Your instructions:
In the entries that follow, find the line containing "Australia Women in New"; from there, copy every line exactly through the line containing "Australia Women in Sri Lanka T20I Match, 2016".

(Extracted page text data)

......

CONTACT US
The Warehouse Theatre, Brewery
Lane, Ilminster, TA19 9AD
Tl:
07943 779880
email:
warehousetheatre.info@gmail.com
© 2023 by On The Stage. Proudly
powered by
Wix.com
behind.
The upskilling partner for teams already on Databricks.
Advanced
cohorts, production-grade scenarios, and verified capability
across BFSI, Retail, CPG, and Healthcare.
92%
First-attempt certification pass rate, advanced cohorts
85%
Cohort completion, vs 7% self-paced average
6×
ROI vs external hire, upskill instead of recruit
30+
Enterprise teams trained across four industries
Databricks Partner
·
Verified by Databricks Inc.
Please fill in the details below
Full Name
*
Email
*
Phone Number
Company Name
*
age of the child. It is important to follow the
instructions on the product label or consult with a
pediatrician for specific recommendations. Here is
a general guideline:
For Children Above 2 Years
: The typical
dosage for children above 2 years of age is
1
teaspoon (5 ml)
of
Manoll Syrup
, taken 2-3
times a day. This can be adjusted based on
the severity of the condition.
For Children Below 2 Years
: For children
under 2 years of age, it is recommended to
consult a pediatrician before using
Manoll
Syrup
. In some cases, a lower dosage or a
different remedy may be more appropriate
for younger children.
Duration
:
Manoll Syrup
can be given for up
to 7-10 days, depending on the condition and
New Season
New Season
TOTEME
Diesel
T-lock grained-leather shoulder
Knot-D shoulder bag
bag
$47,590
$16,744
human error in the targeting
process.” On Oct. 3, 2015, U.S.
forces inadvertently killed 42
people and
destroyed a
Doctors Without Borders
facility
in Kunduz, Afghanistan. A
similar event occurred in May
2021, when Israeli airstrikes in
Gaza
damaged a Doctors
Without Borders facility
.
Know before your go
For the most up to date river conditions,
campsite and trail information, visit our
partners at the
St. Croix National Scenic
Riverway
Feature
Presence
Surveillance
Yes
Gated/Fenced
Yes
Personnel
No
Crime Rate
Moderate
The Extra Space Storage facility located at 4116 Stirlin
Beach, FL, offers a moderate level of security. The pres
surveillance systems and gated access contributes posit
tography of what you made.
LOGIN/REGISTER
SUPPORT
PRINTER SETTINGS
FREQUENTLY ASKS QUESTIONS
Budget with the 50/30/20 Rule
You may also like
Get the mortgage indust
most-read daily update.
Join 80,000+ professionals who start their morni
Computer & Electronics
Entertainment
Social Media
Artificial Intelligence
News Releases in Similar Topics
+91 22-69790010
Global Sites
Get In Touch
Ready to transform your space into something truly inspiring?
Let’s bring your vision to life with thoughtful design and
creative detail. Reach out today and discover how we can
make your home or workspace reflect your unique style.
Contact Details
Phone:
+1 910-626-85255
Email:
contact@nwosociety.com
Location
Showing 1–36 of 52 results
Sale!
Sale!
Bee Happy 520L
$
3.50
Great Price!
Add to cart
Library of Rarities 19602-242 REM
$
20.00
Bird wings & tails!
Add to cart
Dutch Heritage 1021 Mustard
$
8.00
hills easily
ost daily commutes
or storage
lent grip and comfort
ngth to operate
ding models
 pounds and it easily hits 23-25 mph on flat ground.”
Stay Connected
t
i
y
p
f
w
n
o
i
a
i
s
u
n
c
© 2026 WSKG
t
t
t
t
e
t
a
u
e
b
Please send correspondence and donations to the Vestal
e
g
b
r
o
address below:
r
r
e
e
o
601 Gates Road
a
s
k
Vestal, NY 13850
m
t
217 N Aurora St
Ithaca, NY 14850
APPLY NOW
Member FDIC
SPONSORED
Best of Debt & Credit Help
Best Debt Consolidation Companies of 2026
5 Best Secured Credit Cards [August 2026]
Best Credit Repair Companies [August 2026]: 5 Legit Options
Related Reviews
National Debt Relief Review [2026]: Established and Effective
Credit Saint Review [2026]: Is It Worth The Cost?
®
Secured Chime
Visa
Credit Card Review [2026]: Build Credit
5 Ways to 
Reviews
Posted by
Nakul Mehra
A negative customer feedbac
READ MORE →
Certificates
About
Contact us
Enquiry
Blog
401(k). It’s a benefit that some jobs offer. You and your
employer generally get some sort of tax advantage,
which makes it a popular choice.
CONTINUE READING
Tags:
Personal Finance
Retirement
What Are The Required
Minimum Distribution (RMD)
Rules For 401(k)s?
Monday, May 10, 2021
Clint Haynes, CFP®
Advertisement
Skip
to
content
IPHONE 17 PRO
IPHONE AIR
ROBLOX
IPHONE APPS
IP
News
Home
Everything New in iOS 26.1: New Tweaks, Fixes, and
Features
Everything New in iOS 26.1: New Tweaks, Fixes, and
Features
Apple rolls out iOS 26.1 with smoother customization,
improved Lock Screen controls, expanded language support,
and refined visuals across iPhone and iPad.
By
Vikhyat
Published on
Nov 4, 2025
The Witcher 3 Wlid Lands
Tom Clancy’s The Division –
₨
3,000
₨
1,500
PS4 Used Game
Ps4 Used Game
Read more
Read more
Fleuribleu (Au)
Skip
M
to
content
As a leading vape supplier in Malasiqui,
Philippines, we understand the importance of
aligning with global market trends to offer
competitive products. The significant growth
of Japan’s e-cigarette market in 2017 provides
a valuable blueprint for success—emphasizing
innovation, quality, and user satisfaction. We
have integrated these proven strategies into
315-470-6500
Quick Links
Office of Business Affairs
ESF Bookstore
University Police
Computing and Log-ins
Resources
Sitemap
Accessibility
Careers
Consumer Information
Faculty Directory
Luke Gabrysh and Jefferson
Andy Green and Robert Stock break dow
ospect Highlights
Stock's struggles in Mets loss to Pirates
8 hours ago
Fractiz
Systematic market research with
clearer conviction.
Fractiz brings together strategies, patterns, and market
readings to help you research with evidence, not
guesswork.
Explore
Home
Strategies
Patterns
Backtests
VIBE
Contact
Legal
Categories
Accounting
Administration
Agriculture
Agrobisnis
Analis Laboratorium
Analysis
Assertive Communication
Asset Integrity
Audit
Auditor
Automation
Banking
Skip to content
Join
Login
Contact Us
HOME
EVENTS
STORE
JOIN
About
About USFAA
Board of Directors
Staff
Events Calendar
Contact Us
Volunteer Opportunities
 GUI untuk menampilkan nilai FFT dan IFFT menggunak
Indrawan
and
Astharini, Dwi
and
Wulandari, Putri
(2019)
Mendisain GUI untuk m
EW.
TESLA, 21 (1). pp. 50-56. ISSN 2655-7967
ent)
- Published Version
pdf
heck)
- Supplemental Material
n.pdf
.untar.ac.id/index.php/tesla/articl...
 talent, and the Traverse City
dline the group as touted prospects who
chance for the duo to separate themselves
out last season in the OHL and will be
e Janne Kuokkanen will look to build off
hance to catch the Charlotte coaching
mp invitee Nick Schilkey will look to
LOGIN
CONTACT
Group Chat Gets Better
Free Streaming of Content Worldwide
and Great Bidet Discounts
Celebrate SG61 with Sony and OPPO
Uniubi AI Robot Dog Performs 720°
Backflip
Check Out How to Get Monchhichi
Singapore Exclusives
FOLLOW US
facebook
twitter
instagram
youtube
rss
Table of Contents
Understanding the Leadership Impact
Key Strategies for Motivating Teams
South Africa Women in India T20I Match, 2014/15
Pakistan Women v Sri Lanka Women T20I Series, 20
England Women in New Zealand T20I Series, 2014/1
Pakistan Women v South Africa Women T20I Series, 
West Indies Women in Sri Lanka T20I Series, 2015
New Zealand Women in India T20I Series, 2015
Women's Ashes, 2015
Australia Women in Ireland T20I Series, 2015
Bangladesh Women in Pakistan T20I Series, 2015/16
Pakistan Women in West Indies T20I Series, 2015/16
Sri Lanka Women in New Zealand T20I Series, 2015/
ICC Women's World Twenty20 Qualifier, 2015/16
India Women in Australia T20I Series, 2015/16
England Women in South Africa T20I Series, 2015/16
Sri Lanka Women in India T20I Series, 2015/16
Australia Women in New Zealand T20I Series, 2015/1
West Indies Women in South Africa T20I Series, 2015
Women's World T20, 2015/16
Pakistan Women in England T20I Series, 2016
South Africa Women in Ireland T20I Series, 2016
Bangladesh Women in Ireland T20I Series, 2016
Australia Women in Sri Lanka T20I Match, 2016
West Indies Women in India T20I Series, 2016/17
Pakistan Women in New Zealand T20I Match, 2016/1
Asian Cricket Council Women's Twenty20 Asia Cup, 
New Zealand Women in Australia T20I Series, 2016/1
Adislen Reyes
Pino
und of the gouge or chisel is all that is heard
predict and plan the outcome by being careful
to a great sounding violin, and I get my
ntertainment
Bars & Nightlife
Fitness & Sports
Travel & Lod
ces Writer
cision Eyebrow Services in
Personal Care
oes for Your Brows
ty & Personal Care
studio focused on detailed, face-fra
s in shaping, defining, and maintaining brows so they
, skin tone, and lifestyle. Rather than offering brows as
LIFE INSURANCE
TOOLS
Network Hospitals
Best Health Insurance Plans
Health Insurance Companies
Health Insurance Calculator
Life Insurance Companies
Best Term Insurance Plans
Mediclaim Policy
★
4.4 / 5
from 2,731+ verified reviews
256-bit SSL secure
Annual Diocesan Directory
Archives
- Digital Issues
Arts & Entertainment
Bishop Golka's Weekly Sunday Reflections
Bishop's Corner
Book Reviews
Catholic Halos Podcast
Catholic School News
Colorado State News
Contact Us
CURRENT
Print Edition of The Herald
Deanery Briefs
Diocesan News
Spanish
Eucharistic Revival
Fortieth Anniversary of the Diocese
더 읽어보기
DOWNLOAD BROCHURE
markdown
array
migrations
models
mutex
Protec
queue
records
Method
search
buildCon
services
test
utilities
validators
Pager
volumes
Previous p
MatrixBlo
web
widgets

......

Written answer:
Australia Women in New Zealand T20I Series, 2015/1
West Indies Women in South Africa T20I Series, 2015
Women's World T20, 2015/16
Pakistan Women in England T20I Series, 2016
South Africa Women in Ireland T20I Series, 2016
Bangladesh Women in Ireland T20I Series, 2016
Australia Women in Sri Lanka T20I Match, 2016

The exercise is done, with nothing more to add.